VAERS accepts and analyzes reports of possible health problems—also called “adverse events”—after vaccination. As an early warning system, VAERS cannot prove that a vaccine caused a problem. Specifically, a report to VAERS does not mean that a vaccine caused an adverse event. (emphasis from the original CDC source)


What do other studies say?

Britain

Luckily for us, this topic has interested the UK government. The UK government has studied the exact question of how many deaths COVID-19 vaccines have prevented. On March 25, 2021, Public Health England released a report on the benefits of COVID-19 vaccination.

Public Health England (PHE) analysis indicates that the COVID-19 vaccination programme prevented 6,100 deaths in those aged 70 and older in England up to the end of February. (Press release on Gov.UK)

As of March 14, 2021, the UK government reported 594 events with a fatal outcome after receiving a COVID-19 vaccine. (Again, reports do not indicate an event was caused by a vaccine.)

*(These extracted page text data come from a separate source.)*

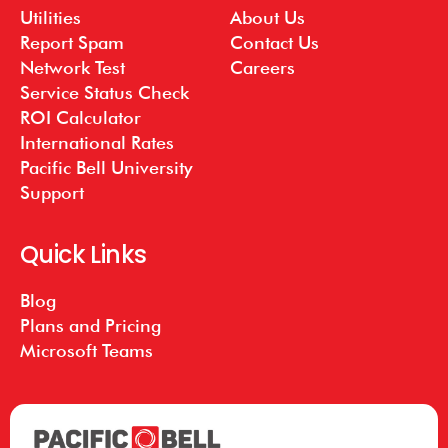
Utilities
About Us
Report Spam
Contact Us
Network Test
Careers
Service Status Check
ROI Calculator
International Rates
Pacific Bell University
Support
Quick Links
Blog
Plans and Pricing
Microsoft Teams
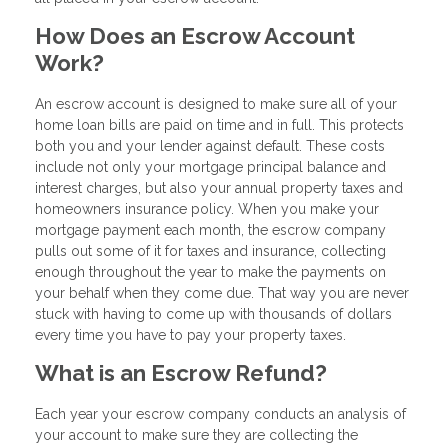
How Does an Escrow Account
Work?
An escrow account is designed to make sure all of your
home loan bills are paid on time and in full. This protects
both you and your lender against default. These costs
include not only your mortgage principal balance and
interest charges, but also your annual property taxes and
homeowners insurance policy. When you make your
mortgage payment each month, the escrow company
pulls out some of it for taxes and insurance, collecting
enough throughout the year to make the payments on
your behalf when they come due. That way you are never
stuck with having to come up with thousands of dollars
every time you have to pay your property taxes.
What is an Escrow Refund?
Each year your escrow company conducts an analysis of
your account to make sure they are collecting the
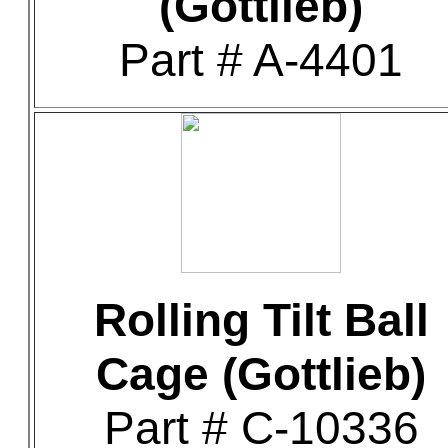
(Gottlieb)
Part # A-4401
Rolling Tilt Ball
Cage (Gottlieb)
Part # C-10336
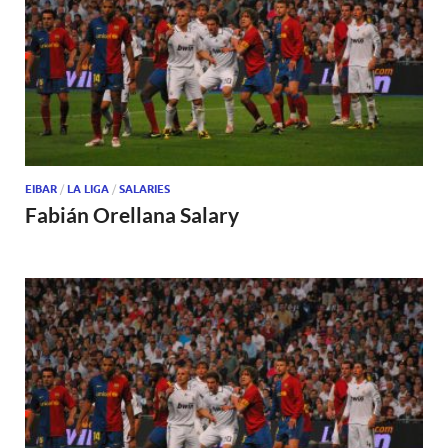
EIBAR
/
LA LIGA
/
SALARIES
Fabián Orellana Salary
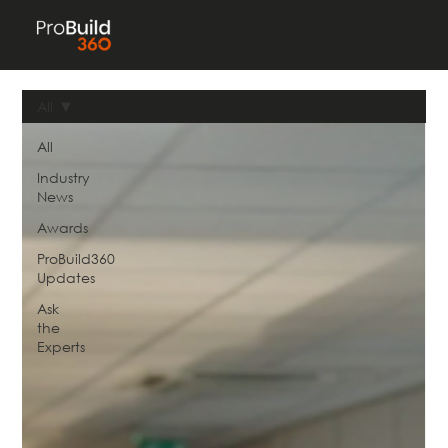
All
All
Industry
News
Awards
ProBuild360
Updates
Ask
the
Experts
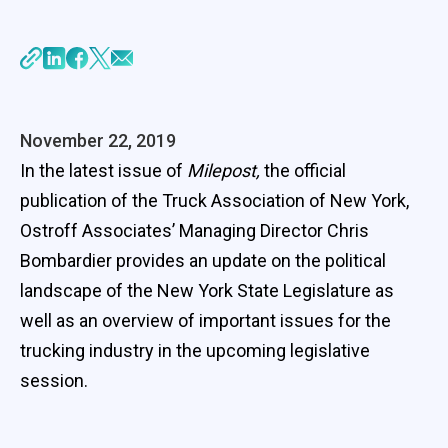
November 22, 2019
In the latest issue of
Milepost,
the official
publication of the Truck Association of New York,
Ostroff Associates’ Managing Director Chris
Bombardier provides an update on the political
landscape of the New York State Legislature as
well as an overview of important issues for the
trucking industry in the upcoming legislative
session.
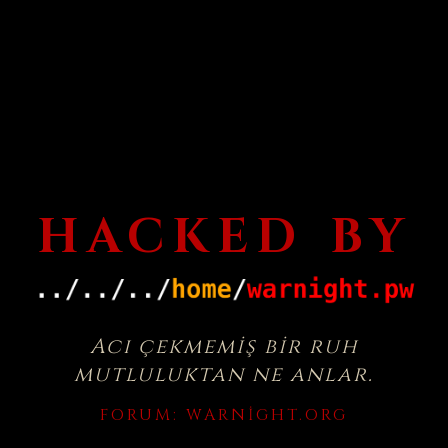
HACKED BY
Acı çekmemiş bir ruh
mutluluktan ne anlar.
FORUM:
WARNIGHT.ORG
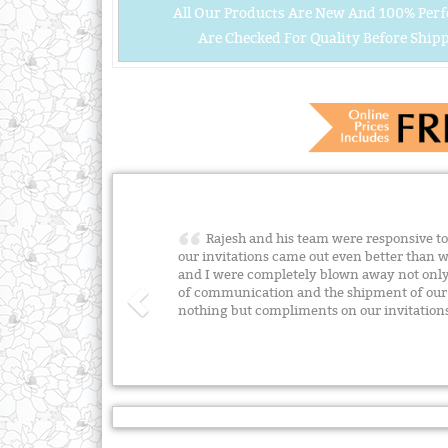
All Our Products Are New And 100% Perf
Are Checked For Quality Before Shipp
Rajesh and his team were responsive to 
our invitations came out even better than 
and I were completely blown away not only 
of communication and the shipment of our o
nothing but compliments on our invitation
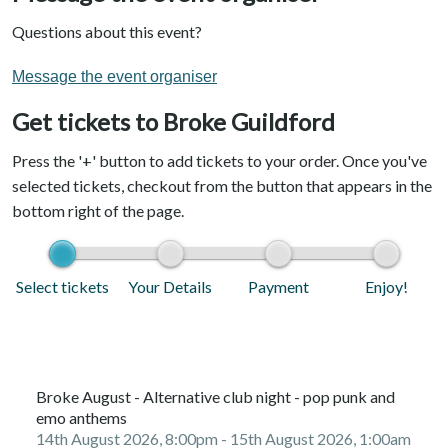
Questions about this event?
Message the event organiser
Get tickets to Broke Guildford
Press the '+' button to add tickets to your order. Once you've
selected tickets, checkout from the button that appears in the
bottom right of the page.
Select tickets
Your Details
Payment
Enjoy!
Broke August - Alternative club night - pop punk and
emo anthems
14th August 2026, 8:00pm
- 15th August 2026, 1:00am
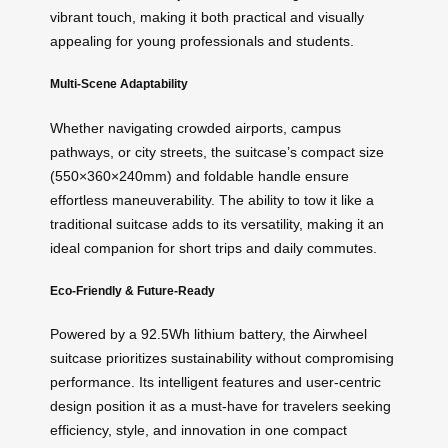
vibrant touch, making it both practical and visually
appealing for young professionals and students.
Multi-Scene Adaptability
Whether navigating crowded airports, campus
pathways, or city streets, the suitcase’s compact size
(550×360×240mm) and foldable handle ensure
effortless maneuverability. The ability to tow it like a
traditional suitcase adds to its versatility, making it an
ideal companion for short trips and daily commutes.
Eco-Friendly & Future-Ready
Powered by a 92.5Wh lithium battery, the Airwheel
suitcase prioritizes sustainability without compromising
performance. Its intelligent features and user-centric
design position it as a must-have for travelers seeking
efficiency, style, and innovation in one compact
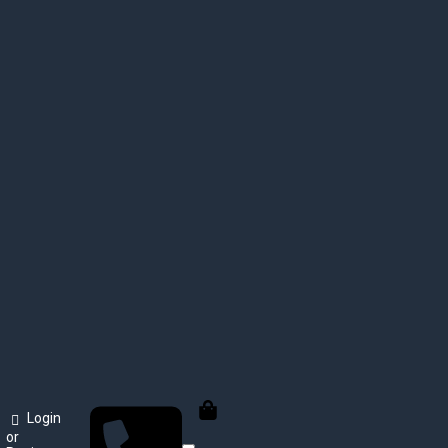
Login
or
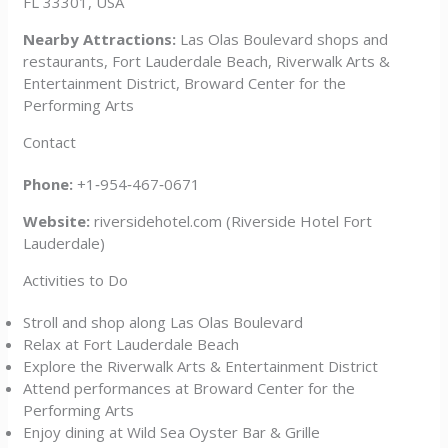
FL 33301, USA
Nearby Attractions:
Las Olas Boulevard shops and
restaurants, Fort Lauderdale Beach, Riverwalk Arts &
Entertainment District, Broward Center for the
Performing Arts
Contact
Phone:
+1‑954‑467‑0671
Website:
riversidehotel.com (Riverside Hotel Fort
Lauderdale)
Activities to Do
Stroll and shop along Las Olas Boulevard
Relax at Fort Lauderdale Beach
Explore the Riverwalk Arts & Entertainment District
Attend performances at Broward Center for the
Performing Arts
Enjoy dining at Wild Sea Oyster Bar & Grille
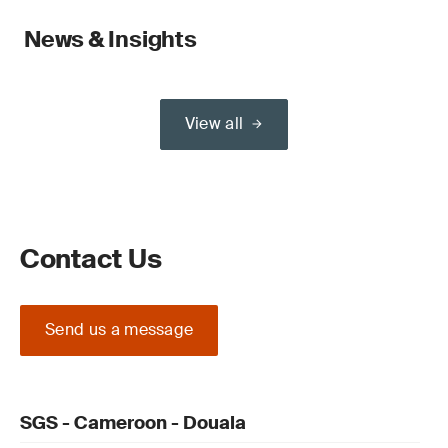
News & Insights
View all
Contact Us
Send us a message
SGS - Cameroon - Douala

The MHRA has received 259 UK reports of suspected ADRs to the Pfizer/BioNTech vaccine in which the patient died shortly after vaccination, 326 reports for the Oxford University/AstraZeneca vaccine and 9 where the brand of vaccine was unspecified. The majority of these reports were in elderly people or people with underlying illness. Usage of the AstraZeneca has increased rapidly and as such, so has reporting of fatal events with a temporal association with vaccination however, this does not indicate a link between vaccination and the fatalities reported. Review of individual reports and patterns of reporting does not suggest the vaccine played a role in the death.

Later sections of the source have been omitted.